Recruter chez la compétition... dans les règles de l’art

Publié le 12/11/2018 à 00:30

Dans le contexte de pénurie de main-d’œuvre actuel, recruter n’est pas une mince affaire, et c’est souvent chez un compétiteur qu’on trouve les meilleures ressources. Toutefois, recruter chez la concurrence doit se faire dans les règles.

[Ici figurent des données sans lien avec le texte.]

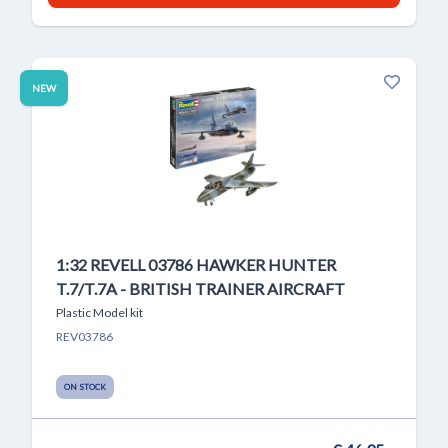
NEW
1:32 REVELL 03786 HAWKER HUNTER
T.7/T.7A - BRITISH TRAINER AIRCRAFT
Plastic Model kit
REV03786
ON STOCK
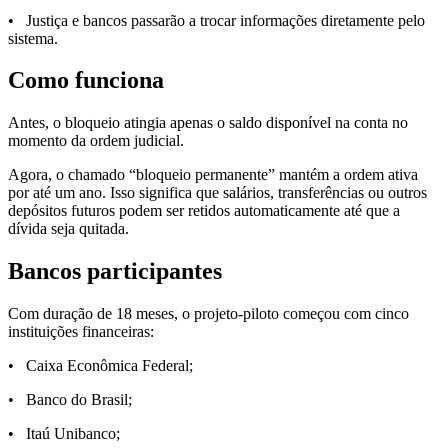
• Justiça e bancos passarão a trocar informações diretamente pelo
sistema.
Como funciona
Antes, o bloqueio atingia apenas o saldo disponível na conta no
momento da ordem judicial.
Agora, o chamado “bloqueio permanente” mantém a ordem ativa
por até um ano. Isso significa que salários, transferências ou outros
depósitos futuros podem ser retidos automaticamente até que a
dívida seja quitada.
Bancos participantes
Com duração de 18 meses, o projeto-piloto começou com cinco
instituições financeiras:
• Caixa Econômica Federal;
• Banco do Brasil;
• Itaú Unibanco;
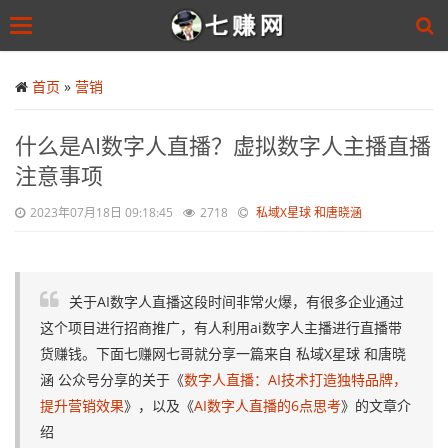
Toggle
navigation
Skip
to
首页
»
营销
main
content
什么是AI数字人直播？虚拟数字人主播直播
注意事项
2023年07月18日 09:18:45
2718
私域X星球 和唐晓涵
关于AI数字人直播这段时间非常火爆，有很多企业通过
这个项目进行招商推广，有人利用ai数字人主播进行直播带
货赚钱。下面七赚网七哥就分享一篇来自 私域X星球 和唐晓
涵 公众号分享的关于《
数字人直播：AI技术打造独特品牌，
提升营销效果
》，以及《
AI数字人直播的6点思考
》的文章介
绍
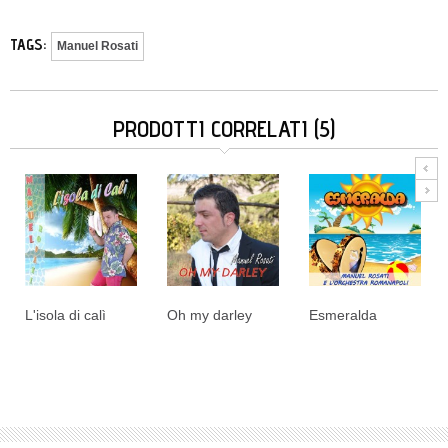
TAGS:
Manuel Rosati
PRODOTTI CORRELATI (5)
L'isola di calì
Oh my darley
Esmeralda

Quand l’économie va, tout ne va pas si bien… pour les recruteurs ! Si le Québec vit une situation enviable de plein emploi dans de nombreux secteurs d’activité, il fait aussi face à un problème de plus en plus criant de pénurie de main-d’œuvre spécialisée. « Dans certains secteurs d’activité, comme la restauration ou l’entretien industriel, la pénurie est devenue systémique », commente André Sasseville, avocat et associé dans le groupe droit du travail et de l'emploi au cabinet Langlois avocats.

Dans cette situation, il est légitime d’envisager de recruter chez les concurrents, une pratique tout à fait légale si elle s’exerce dans le respect de certaines balises éthiques. « Le Code civil reconnaît à tout employé le droit au travail et le droit de choisir son employeur, précise Me Sasseville. La jurisprudence établit que l’employé a le droit de se préparer à changer d’emploi lorsqu’il est en service, pourvu qu’il donne à son employeur un délai raisonnable. »

Pour courtiser les employés de ses compétiteurs, un recruteur doit toutefois adopter de bonnes pratiques, car le droit du travail reconnaît un ensemble de précautions à prendre et de règles à respecter dans ce domaine.

Attention aux clauses de non-concurrence

Avant de recruter un salarié chez un compétiteur, il faut s’assurer que celui-ci n’est pas assujetti à une clause de non-concurrence. « Ce type de clause prévoit généralement une interdiction de s’allier à un autre employeur pour un délai raisonnable après la fin de l’emploi, qui peut varier entre 6 et 18 mois, précise André Sasseville. Ce délai vise à protéger des intérêts légitimes de l’employeur précédent. Sa durée se définit en fonction de la nature de ces intérêts et de l’importance des tâches qu’effectuait l’ancien employé. »

La loi oblige bien sûr un employé à révéler à tout recruteur la clause de non-concurrence figurant sur son contrat de travail. Cette clause est valable si elle est « limitée dans le temps, circonscrite au secteur d'activité de l'entreprise et limitée géographiquement au territoire sur lequel l'employé exerce son travail. »

Un devoir de loyauté

Au Québec, où dominent l’économie du savoir et les industries créatives, le savoir-faire de chaque entreprise est sa principale ressource. Un studio d’effets spéciaux, par exemple, a le droit d’interdire à ses employés de divulguer aux concurrents les secrets de ses processus de création ou la nature de ses outils informatiques internes. « Même si une entreprise recrute un employé chez la compétition, il est en tout temps illégal pour elle de tenter d’utiliser les informations confidentielles que cet employé pourrait détenir », souligne Me Sasseville.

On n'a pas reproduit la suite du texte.